Users – whether farmers, advisers, contractors, managers or anyone else with authorisation – can choose stations located in areas of interest and retrieve all the weather data in a secure, ultra-localised manner using a smartphone app or a standard browser.

 

Sencrop says farmers armed with this information – temperature, wind speed, direction, humidity, cumulative rainfall – can better manage their operations. They can anticipate weather or disease risks, allocate daily tasks to make the most of appropriate weather windows and ensure best practice in using crop protection products.

 

For example, trials carried out at Syngenta’s Shropshire Innovation Centre combined field-level Sencrop weather data with in-field aphid monitoring.
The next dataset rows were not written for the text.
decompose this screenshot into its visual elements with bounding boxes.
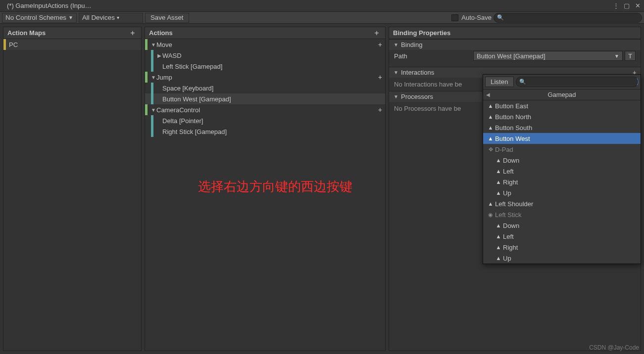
popup-item-icon: ▲ <box>487 125 494 131</box>
stripe-icon <box>145 39 148 50</box>
binding-item[interactable]: Right Stick [Gamepad] <box>145 126 385 137</box>
stripe-icon <box>151 126 153 137</box>
popup-item[interactable]: ▲Left <box>483 166 641 177</box>
popup-item-label: D-Pad <box>495 146 513 153</box>
stripe-icon <box>145 104 148 115</box>
fold-icon[interactable]: ▼ <box>150 75 156 80</box>
window-tab[interactable]: (*) GameInputActions (Inpu… <box>3 1 96 10</box>
binding-label: Right Stick [Gamepad] <box>162 128 227 135</box>
popup-item[interactable]: ▲Down <box>483 155 641 166</box>
action-item-cameracontrol[interactable]: ▼ CameraControl + <box>145 104 385 115</box>
control-schemes-dropdown[interactable]: No Control Schemes ▼ <box>2 13 77 23</box>
control-schemes-label: No Control Schemes <box>5 14 66 21</box>
autosave-checkbox[interactable] <box>451 14 458 21</box>
popup-item[interactable]: ✥D-Pad <box>483 144 641 155</box>
fold-icon[interactable]: ▼ <box>150 107 156 113</box>
popup-item-icon: ▲ <box>487 201 494 207</box>
menu-icon[interactable]: ⋮ <box>612 2 619 9</box>
search-icon: 🔍 <box>497 14 504 21</box>
popup-item[interactable]: ▲Left Shoulder <box>483 198 641 209</box>
popup-item-label: Right <box>503 178 518 186</box>
popup-item-icon: ▲ <box>495 190 502 196</box>
popup-item-icon: ▲ <box>495 233 502 239</box>
popup-item-icon: ▲ <box>487 135 494 141</box>
close-icon[interactable]: ✕ <box>634 2 641 9</box>
caret-down-icon: ▼ <box>68 15 73 20</box>
popup-item[interactable]: ▲Right <box>483 177 641 187</box>
popup-item[interactable]: ▲Button West <box>483 133 641 144</box>
autosave-group: Auto-Save <box>451 14 492 21</box>
popup-item[interactable]: ▲Up <box>483 187 641 198</box>
stripe-icon <box>151 115 153 126</box>
add-binding-button[interactable]: + <box>378 73 382 81</box>
search-icon: 🔍 <box>519 79 526 85</box>
binding-item[interactable]: Delta [Pointer] <box>145 115 385 126</box>
add-binding-button[interactable]: + <box>378 106 382 114</box>
popup-category-header[interactable]: ◀ Gamepad <box>483 89 641 100</box>
fold-icon: ▼ <box>393 70 399 75</box>
binding-item-selected[interactable]: Button West [Gamepad] <box>145 93 385 104</box>
fold-icon: ▼ <box>393 42 399 47</box>
actions-header: Actions + <box>145 27 385 39</box>
action-item-move[interactable]: ▼ Move + <box>145 39 385 50</box>
popup-item[interactable]: ▲Button North <box>483 111 641 122</box>
popup-item[interactable]: ▲Up <box>483 253 641 264</box>
action-map-item[interactable]: PC <box>3 39 141 50</box>
maximize-icon[interactable]: ▢ <box>623 2 630 9</box>
popup-search-input[interactable]: 🔍 <box>516 77 639 87</box>
composite-item-wasd[interactable]: ▶ WASD <box>145 50 385 61</box>
back-icon[interactable]: ◀ <box>486 92 490 97</box>
popup-item-label: Button West <box>495 135 530 142</box>
processors-section-label: Processors <box>401 93 433 100</box>
popup-item[interactable]: ▲Left <box>483 231 641 242</box>
popup-item[interactable]: ▲Down <box>483 220 641 231</box>
toolbar: No Control Schemes ▼ All Devices ▾ Save … <box>0 12 644 24</box>
binding-properties-header: Binding Properties <box>389 27 641 39</box>
binding-section[interactable]: ▼ Binding <box>389 39 641 50</box>
binding-item[interactable]: Space [Keyboard] <box>145 83 385 93</box>
add-action-map-button[interactable]: + <box>128 29 137 38</box>
popup-category-label: Gamepad <box>547 91 576 98</box>
add-action-button[interactable]: + <box>372 29 381 38</box>
action-item-jump[interactable]: ▼ Jump + <box>145 72 385 83</box>
popup-item[interactable]: ▲Right <box>483 242 641 253</box>
stripe-icon <box>3 39 6 50</box>
caret-down-icon: ▾ <box>117 15 119 20</box>
caret-down-icon: ▼ <box>614 53 619 59</box>
popup-item[interactable]: ▲Button South <box>483 122 641 133</box>
fold-icon[interactable]: ▶ <box>156 53 162 58</box>
listen-button[interactable]: Listen <box>485 77 514 87</box>
action-label: Jump <box>156 74 172 81</box>
annotation-text: 选择右边方向键的西边按键 <box>198 178 352 195</box>
binding-label: Space [Keyboard] <box>162 85 213 92</box>
popup-item-icon: ▲ <box>495 255 502 261</box>
action-maps-list: PC <box>3 39 141 351</box>
actions-title: Actions <box>149 29 173 37</box>
path-t-button[interactable]: T <box>625 51 636 61</box>
popup-item-icon: ✥ <box>487 146 494 153</box>
fold-icon[interactable]: ▼ <box>150 42 156 47</box>
autosave-label: Auto-Save <box>461 14 492 21</box>
devices-dropdown[interactable]: All Devices ▾ <box>79 13 143 23</box>
popup-item[interactable]: ◉Left Stick <box>483 209 641 220</box>
popup-item-icon: ▲ <box>495 222 502 228</box>
fold-icon: ▼ <box>393 94 399 99</box>
path-dropdown[interactable]: Button West [Gamepad] ▼ <box>473 51 623 61</box>
binding-item[interactable]: Left Stick [Gamepad] <box>145 61 385 72</box>
binding-section-label: Binding <box>401 41 422 48</box>
stripe-icon <box>151 50 153 61</box>
save-asset-button[interactable]: Save Asset <box>145 13 189 23</box>
popup-item-label: Left <box>503 168 514 175</box>
popup-item-label: Up <box>503 189 511 197</box>
add-binding-button[interactable]: + <box>378 41 382 48</box>
binding-properties-title: Binding Properties <box>393 29 450 37</box>
devices-label: All Devices <box>82 14 115 21</box>
watermark: CSDN @Jay-Code <box>589 344 639 351</box>
popup-item-label: Right <box>503 244 518 251</box>
popup-item-icon: ◉ <box>487 212 494 218</box>
toolbar-search-input[interactable]: 🔍 <box>494 13 642 23</box>
path-row: Path Button West [Gamepad] ▼ T <box>389 50 641 62</box>
popup-item[interactable]: ▲Button East <box>483 100 641 111</box>
action-maps-title: Action Maps <box>7 29 46 37</box>
popup-item-icon: ▲ <box>495 244 502 250</box>
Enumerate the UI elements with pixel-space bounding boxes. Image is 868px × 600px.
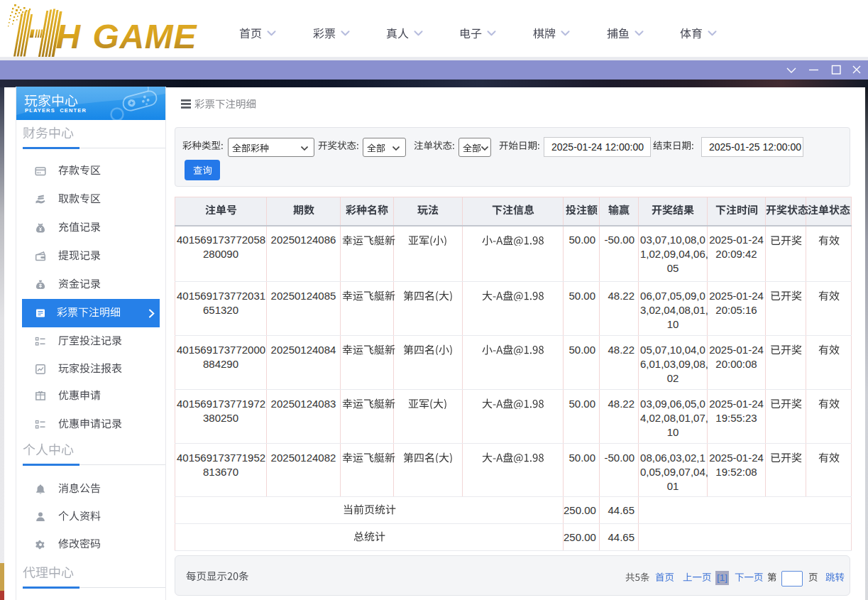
svg-text:H: H — [56, 18, 82, 55]
svg-text:GAME: GAME — [93, 18, 198, 55]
By calculating a hyper-local T-Sum 170 – regarded as the threshold for applying anti-BYDV insecticides – growers could make a more informed decision about spraying, either by optimising timing or improving confidence in avoiding unnecessary applications.

 

According to Sencrop, agronomists are using access to this shared data to improve and refine their recommendations to customers. Processors and buyers are also using networks to analyse weather data to develop harvest strategies that optimise harvest windows, while maintaining supply volumes.